I accept Mr. Sarson’s point that the contradictions are numerous. In my view, a number of them can be accounted for by the short-term memory loss. …
There’s a consistent thread about the complaint that goes from one part to the other. There are some minor discrepancies, but I don’t view them as significant. I’m satisfied that Mrs. [sic] [Complainant] was doing her best to be truthful in her evidence. I find that with respect to the touching of her chest and the touching of her buttocks, that her evidence is correct and it’s not mistaken. I’m satisfied beyond a reasonable doubt with respect … that those events happened.
 Mr. Cain’s submission focuses on the judge’s phrases “consistency over time” and “consistent thread”. He says those forbidden words red flag an infringement of the rule against prior consistent statements.
 With respect, the submission ignores the contextual exception. Judge Digby did not appropriate the Complainant’s statement as free-standing confirmation of her testimony. Had he done so, this would be a different matter. Rather, he responded to the Defence’s theory that the Complainant’s prior statement, introduced in full by the Defence, was so inconsistent on circumstantial matters as to impair her reliability for the central allegation of assault. Absent this Defence theory, the judge’s reasons would not have mentioned the prior statement.
 To repeat the Defence’s closing summation:
… the list of inconsistencies was long, they were significant and not just minor details. I would suggest her memory clearly was impacted by the stroke. She acknowledged her statement to the police was not accurate. And in all the circumstances, I would suggest that her evidence simply is not reliable enough to the extent it can be relied on to prove the Crown’s case beyond a reasonable doubt.
 The “consistency over time” and “consistent thread” on the core events assisted the judge to infer that the inconsistencies cited by the Defence on collateral matters were attributable to the Complainant’s stroke-induced memory loss, but did not signify an impaired recollection of the actual assault. The Defence argued that the discrepancies spilled over to tarnish the Complainant’s reliability on the central facts. Judge Digby was not persuaded.
 There is no ground of appeal for unreasonable verdict. The only issue is whether the judge could consider the consistent aspects of her prior statement under the contextual exception.
 A judge may fully appraise the Defence’s submission on the impact of the inconsistencies. The judge is not constrained to examine only the extracts cited by the Defence, and precluded from considering the context. Judge Digby performed the decision-maker’s function that Justice Paciocco’s article identifies as within the contextual exception:
The consistencies are relevant solely to enable the decision-maker to judge whether the relevant statement is really materially inconsistent when looked at as a whole, and to gauge the impact that any differences in detail should have on the overall credibility and reliability of the witness.
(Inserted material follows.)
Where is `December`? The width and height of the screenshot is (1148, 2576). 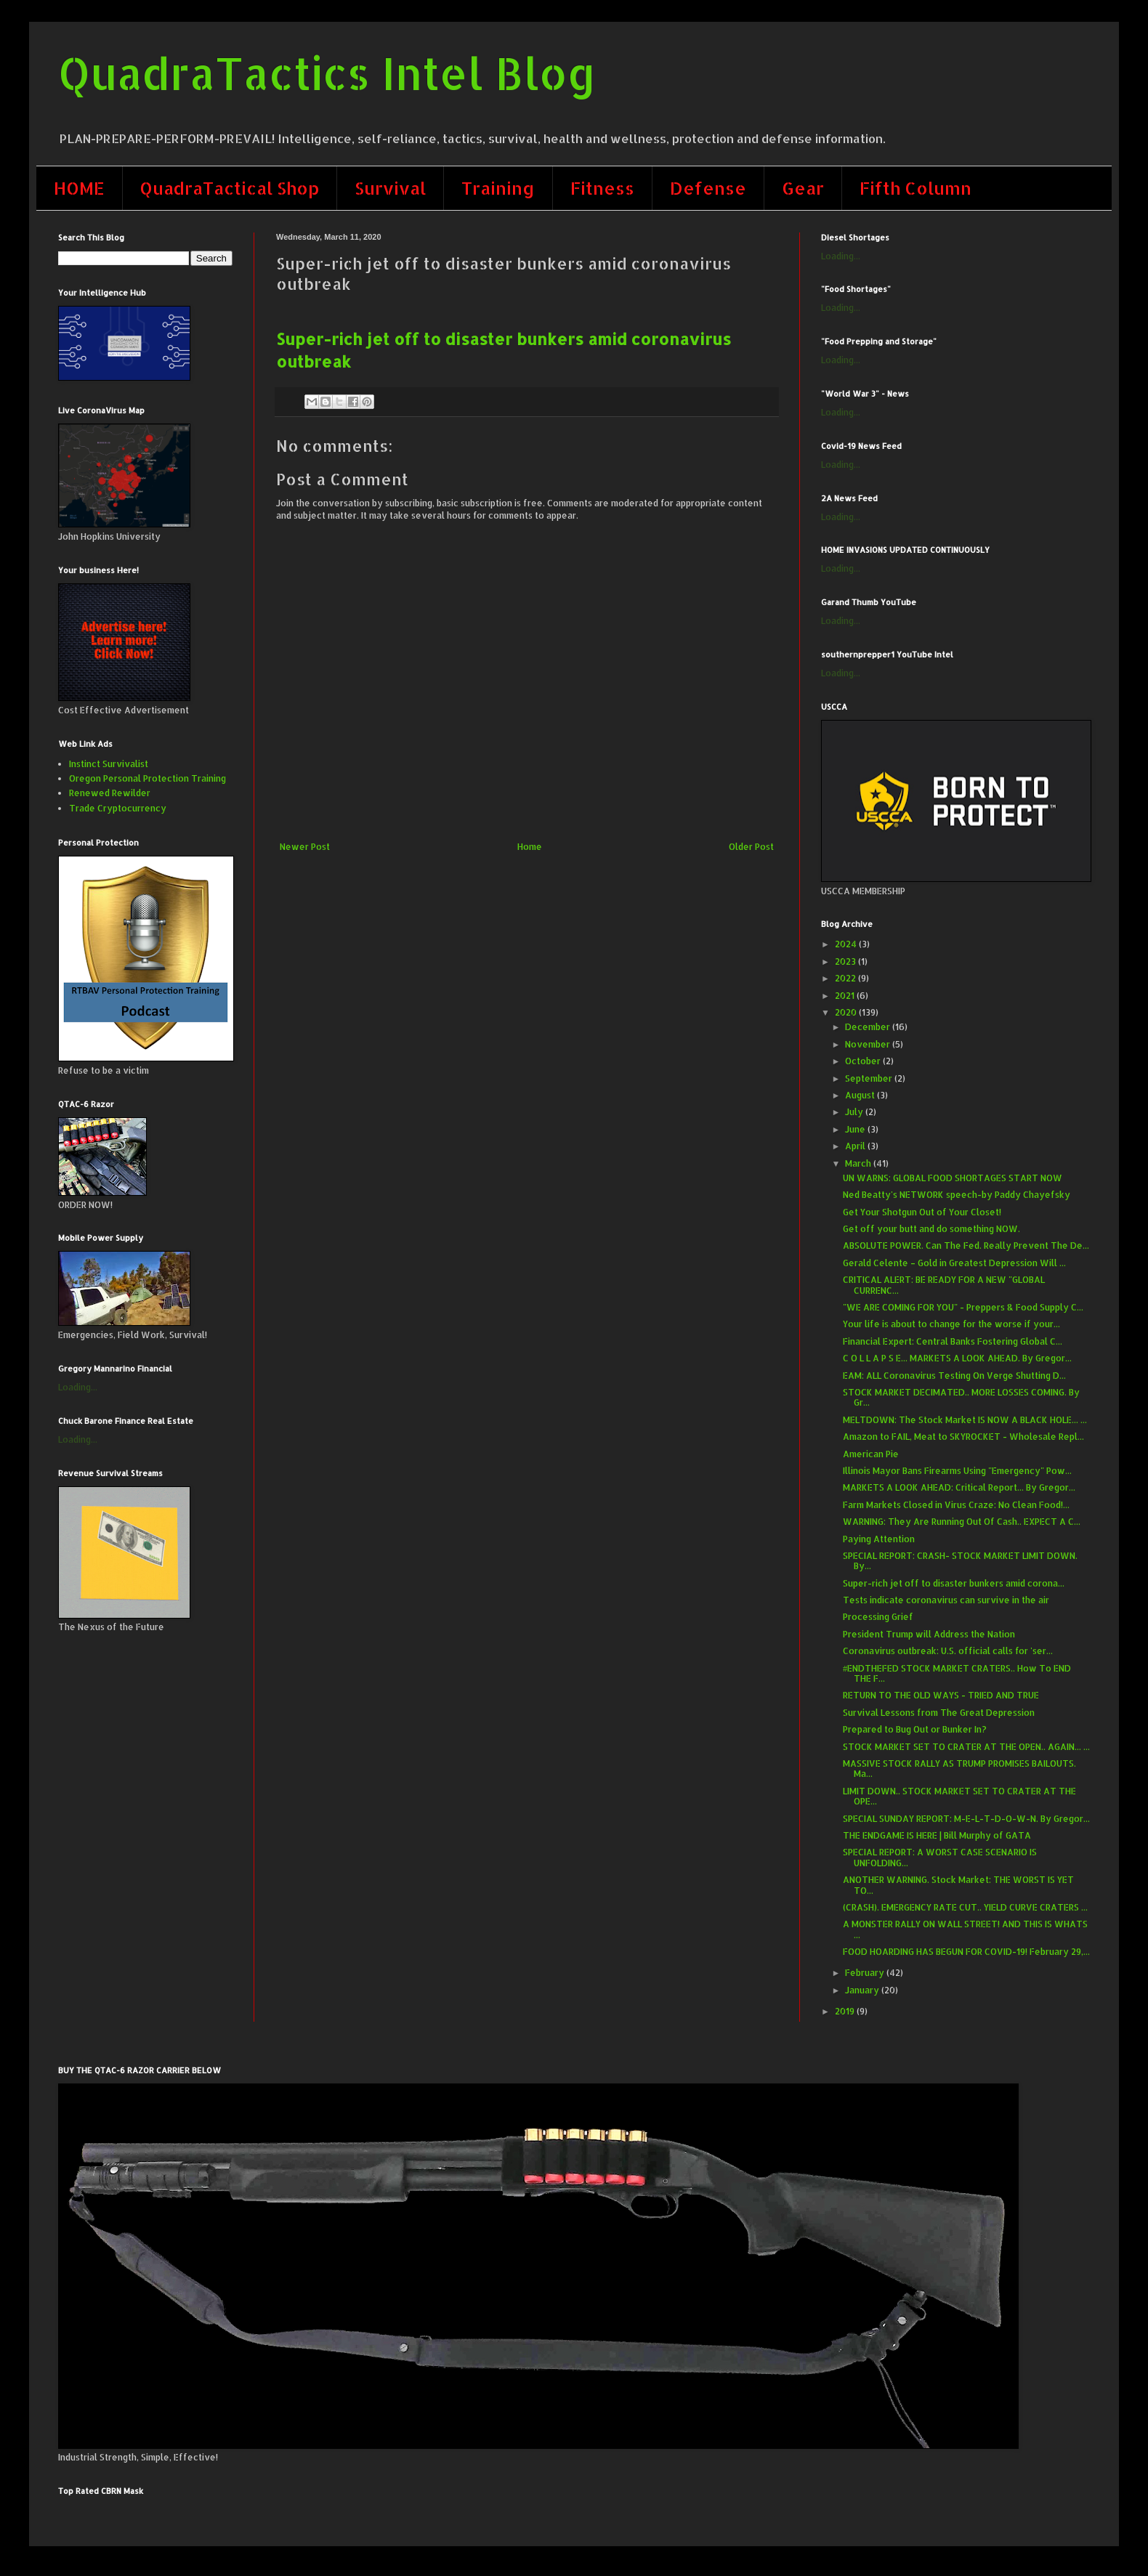 December is located at coordinates (868, 1026).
In effect, the consistent features of the prior statement do not add affirmative weight to the party’s scale. They are used simply to knock the “inconsistency” challenge off the opposing party’s scales, or to reduce the weight of those inconsistencies that may remain.
 On the appeal, Mr. Cain’s counsel asserted that, as the Complainant’s reading ability was below par, the Defence trial counsel had no option but to read her the entire statement. With respect, that circumstance does not affect the application of the contextual exception. There often are pros and cons to adopting a strategy on cross-examination. The Defence weighed them and, on the second day of the Complainant’s cross-examination, decided it was worthwhile to read her the full statement. As Justice Paciocco’s article says, “the party providing the statement should not take it out of context – it should prove the entire statement” (above, para. 39). Had the Defence read her only extracts, then on re-direct examination the Crown could have entered other extracts to give proper context. At the end of the day, the trial judge would have the context as a resource to appraise the Defence’s submission on the impact of the inconsistencies.
 The judge’s use of the prior statements did not err in law.